Dictionaries vs Arrays in Python - Deep Dive

Introduction

In this guide, we'll walk you through the differences between two of Python's most popular data structures - Dictionaries and Arrays. Each of these provide a specific way of arranging your data, with pros and cons for certain tasks and knowing when to use which will allow you to leverage the built-in functionalities.

Note: This guide assumes Python 3.x, and most of it is oriented at versions after that. We will, however, also note some key differences for Python 2.x.

Guide to Python Arrays

An Array is one of the fundamental data structures in computer science - a sequence of 0..n elements, where each element has an index.
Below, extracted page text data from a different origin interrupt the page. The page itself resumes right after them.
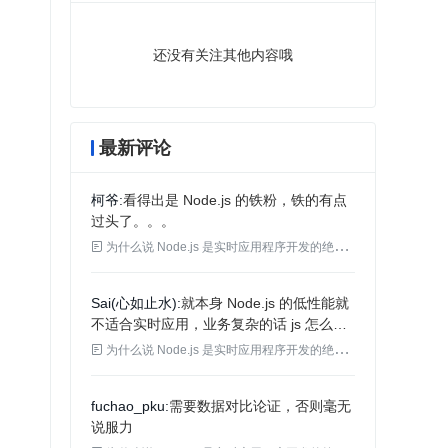
还没有关注其他内容哦
最新评论
柯爷
看得出是 Node.js 的铁粉，铁的有点
过头了。。。

为什么说 Node.js 是实时应用程序开发的绝佳选择
Sai(心如止水)
就本身 Node.js 的低性能就
不适合实时应用，业务复杂的话 js 怎么可
能胜过 Java. 业务不是只有 helloworld 的.

为什么说 Node.js 是实时应用程序开发的绝佳选择
fuchao_pku
需要数据对比论证，否则毫无
说服力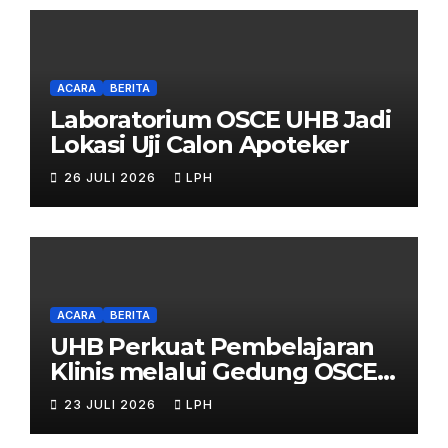
ACARA
BERITA
Laboratorium OSCE UHB Jadi
Lokasi Uji Calon Apoteker
26 JULI 2026
LPH
ACARA
BERITA
UHB Perkuat Pembelajaran
Klinis melalui Gedung OSCE
Terpadu
23 JULI 2026
LPH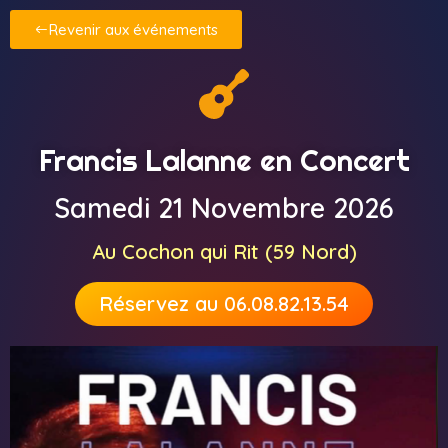
Revenir aux événements
Francis Lalanne en Concert
Samedi 21 Novembre 2026
Au Cochon qui Rit (59 Nord)
Réservez au 06.08.82.13.54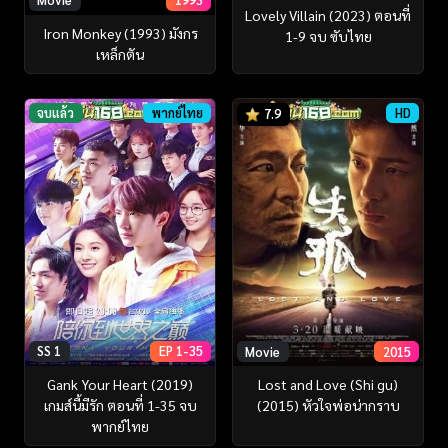
Lovely Villain (2023) ตอนที่
Iron Monkey (1993) มังกร
1-9 จบ ซับไทย
เหล็กตัน
จบแล้ว
พากย์ไทย
HD
7.9
SS 1
EP 1-35
Movie
2015
Gank Your Heart (2019)
Lost and Love (Shi gu)
เกมส์นี้มีรัก ตอนที่ 1-35 จบ
(2015) หัวใจพ่อน่ากราบ
พากย์ไทย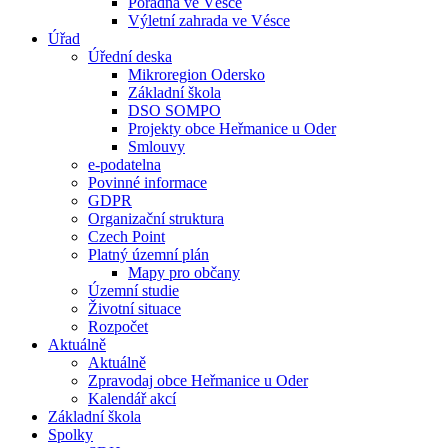
Poradna ve Vésce
Výletní zahrada ve Vésce
Úřad
Úřední deska
Mikroregion Odersko
Základní škola
DSO SOMPO
Projekty obce Heřmanice u Oder
Smlouvy
e-podatelna
Povinné informace
GDPR
Organizační struktura
Czech Point
Platný územní plán
Mapy pro občany
Územní studie
Životní situace
Rozpočet
Aktuálně
Aktuálně
Zpravodaj obce Heřmanice u Oder
Kalendář akcí
Základní škola
Spolky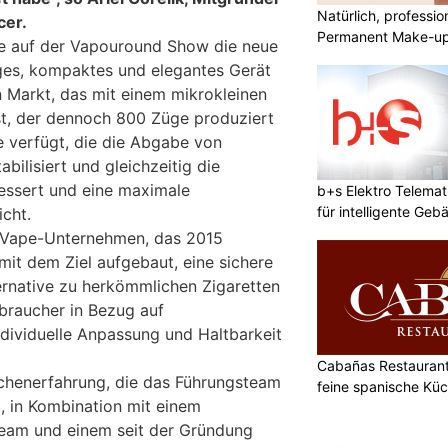
Natürlich, professio
cer.
Permanent Make-u
he auf der Vapouround Show die neue
ges, kompaktes und elegantes Gerät
en Markt, das mit einem mikrokleinen
st, der dennoch 800 Züge produziert
 verfügt, die die Abgabe von
ilisiert und gleichzeitig die
essert und eine maximale
b+s Elektro Telemat
für intelligente Geb
cht.
 Vape-Unternehmen, das 2015
it dem Ziel aufgebaut, eine sichere
rnative zu herkömmlichen Zigaretten
rbraucher in Bezug auf
ndividuelle Anpassung und Haltbarkeit
Cabañas Restaurant 
chenerfahrung, die das Führungsteam
feine spanische Kü
 in Kombination mit einem
team und einem seit der Gründung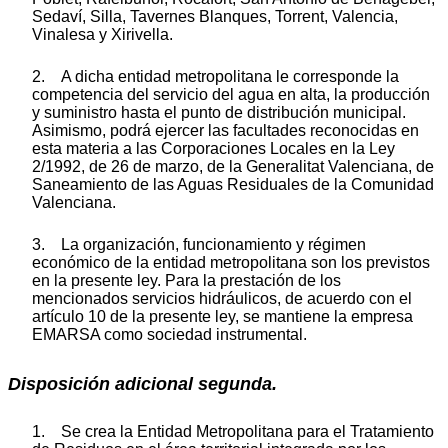
Sedaví, Silla, Tavernes Blanques, Torrent, Valencia,
Vinalesa y Xirivella.
2. A dicha entidad metropolitana le corresponde la
competencia del servicio del agua en alta, la producción
y suministro hasta el punto de distribución municipal.
Asimismo, podrá ejercer las facultades reconocidas en
esta materia a las Corporaciones Locales en la Ley
2/1992, de 26 de marzo, de la Generalitat Valenciana, de
Saneamiento de las Aguas Residuales de la Comunidad
Valenciana.
3. La organización, funcionamiento y régimen
económico de la entidad metropolitana son los previstos
en la presente ley. Para la prestación de los
mencionados servicios hidráulicos, de acuerdo con el
artículo 10 de la presente ley, se mantiene la empresa
EMARSA como sociedad instrumental.
Disposición adicional segunda.
1. Se crea la Entidad Metropolitana para el Tratamiento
Most arrays have a fixed size, so they take a chunk of memory every time a new one is created:

Here, we've got a simple array consisting of 7 elements. Indexing typically starts at 0, and each element has a positional index that we can use to access it. This makes the array's access time complexity O(1).

Most of Python's arrays are dynamically typed, which means that the objects of an array have a type, but the array itself is not restricted to only one type - you can have an array consisting of an integer, a string, an object, or even of another array that's heterogeneously mixed as well.
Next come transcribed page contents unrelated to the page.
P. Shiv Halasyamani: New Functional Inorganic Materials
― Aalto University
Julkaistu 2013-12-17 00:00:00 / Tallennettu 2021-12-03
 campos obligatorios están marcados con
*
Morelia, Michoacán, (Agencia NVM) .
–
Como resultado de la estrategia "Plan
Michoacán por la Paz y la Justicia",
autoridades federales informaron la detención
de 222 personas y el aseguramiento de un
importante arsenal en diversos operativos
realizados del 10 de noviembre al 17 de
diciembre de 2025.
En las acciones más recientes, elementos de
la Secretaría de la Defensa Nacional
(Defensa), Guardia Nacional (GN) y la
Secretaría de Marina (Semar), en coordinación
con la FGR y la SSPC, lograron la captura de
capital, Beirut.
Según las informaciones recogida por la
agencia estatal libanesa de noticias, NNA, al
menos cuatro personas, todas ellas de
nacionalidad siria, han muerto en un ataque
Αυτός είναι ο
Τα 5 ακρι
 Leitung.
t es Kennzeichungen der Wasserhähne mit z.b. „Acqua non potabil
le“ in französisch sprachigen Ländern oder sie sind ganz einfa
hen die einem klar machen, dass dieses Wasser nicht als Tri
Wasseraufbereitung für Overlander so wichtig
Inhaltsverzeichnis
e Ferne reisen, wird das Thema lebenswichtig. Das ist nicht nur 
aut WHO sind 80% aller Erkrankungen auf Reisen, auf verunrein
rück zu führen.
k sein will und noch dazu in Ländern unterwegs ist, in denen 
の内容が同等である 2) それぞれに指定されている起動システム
There are 6 important types of arrays in Python: list, tuple, str, bytes, bytearray, and array.array.

When talking about each of them, there are a few key properties we'll take into account:

  • Whether they're dynamic or not dynamic
  • Whether they're statically or dynamically typed
  • Whether they're mutable or immutable

Python Lists

A list in Python is dynamic (non-fixed size), dynamically typed (elements not restricted to a single type), and mutable (elements can be changed in-place).
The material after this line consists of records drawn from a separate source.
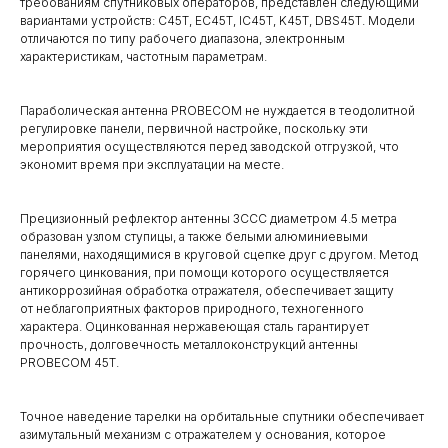
требованиям спутниковых операторов, представлен следующими
вариантами устройств: C45T, EC45T, IC45T, K45T, DBS45T. Модели
отличаются по типу рабочего диапазона, электронным
характеристикам, частотным параметрам.
Параболическая антенна PROBECOM не нуждается в теодолитной
регулировке панели, первичной настройке, поскольку эти
мероприятия осуществляются перед заводской отгрузкой, что
экономит время при эксплуатации на месте.
Прецизионный рефлектор антенны 3ССС диаметром 4.5 метра
образован узлом ступицы, а также белыми алюминиевыми
панелями, находящимися в круговой сцепке друг с другом. Метод
горячего цинкования, при помощи которого осуществляется
антикоррозийная обработка отражателя, обеспечивает защиту
от неблагоприятных факторов природного, техногенного
характера. Оцинкованная нержавеющая сталь гарантирует
прочность, долговечность металлоконструкций антенны
PROBECOM 45T.
Точное наведение тарелки на орбитальные спутники обеспечивает
азимутальный механизм с отражателем у основания, которое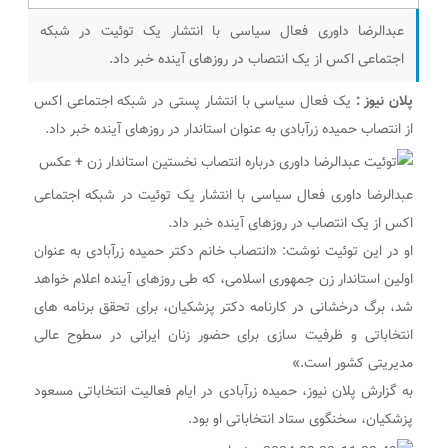
عبدالرضا داوری فعال سیاسی با انتشار یک توئیت در شبکه
اجتماعی اکس از یک انتصاب در روزهای آینده خبر داد.
پلان نیوز :
یک فعال سیاسی با انتشار پستی در شبکه اجتماعی اکس
از انتصاب حمیده زرآبادی به عنوان استاندار در روزهای آینده خبر داد.
عبدالرضا داوری فعال سیاسی با انتشار یک توئیت در شبکه اجتماعی
اکس از یک انتصاب در روزهای آینده خبر داد.
او در این توئیت نوشت: «انتصاب خانم دکتر حمیده زرآبادی به عنوان
اولین استاندار زن جمهوری اسلامی، که طی روزهای آینده اعلام خواهد
شد، برگ درخشانی در کارنامه دکتر پزشکیان، برای تحقق برنامه های
انتخاباتی و ظرفیت سازی برای حضور زنان ایرانی در سطوح عالی
مدیریتی کشور است.»
به گزارش پلان نیوز، حمیده زرآبادی در ایام فعالیت انتخاباتی مسعود
پزشکیان، سخنگوی ستاد انتخاباتی او بود.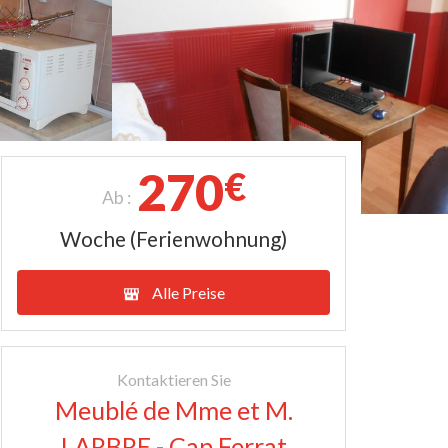
270
€
Ab :
Woche (Ferienwohnung)
Alle Preise
Kontaktieren Sie
Meublé de Mme et M.
LARBRE - Cap Ferrat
In Python, a list is defined by declaring its elements within squared brackets []. Let's go ahead and define a list:

my_list = [1, 2, 3, "Mark", "John", "Emma"]
print(my_list)

It contains a few integers and a few strings, denoting names. Since lists are dynamically typed, this is allowed:

[1, 2, 3, 'Mark', 'John', 'Emma']

Since lists are dynamic, we can change the number of elements by adding a new one, for example:

my_list.append(4)
my_list.append("Peter")
print(my_list)

This results in our list having 8 elements, instead of the 6 we defined in the beginning:

[1, 2, 3, 'Mark', 'John', 'Emma', 4, 'Peter']

Now, let's try replacing an element and adding a new one. We'll check the ID of the list (reference in memory) to confirm that it's not switched out under the hood with a new copy that contains either added elements or replaced ones:

my_list = [1, 2, 3, "Mark", "John", "Emma", 4, "Peter"]
# Print original list and its ID
print('Original list: ', my_list)
print('ID of object in memory: ', id(my_list))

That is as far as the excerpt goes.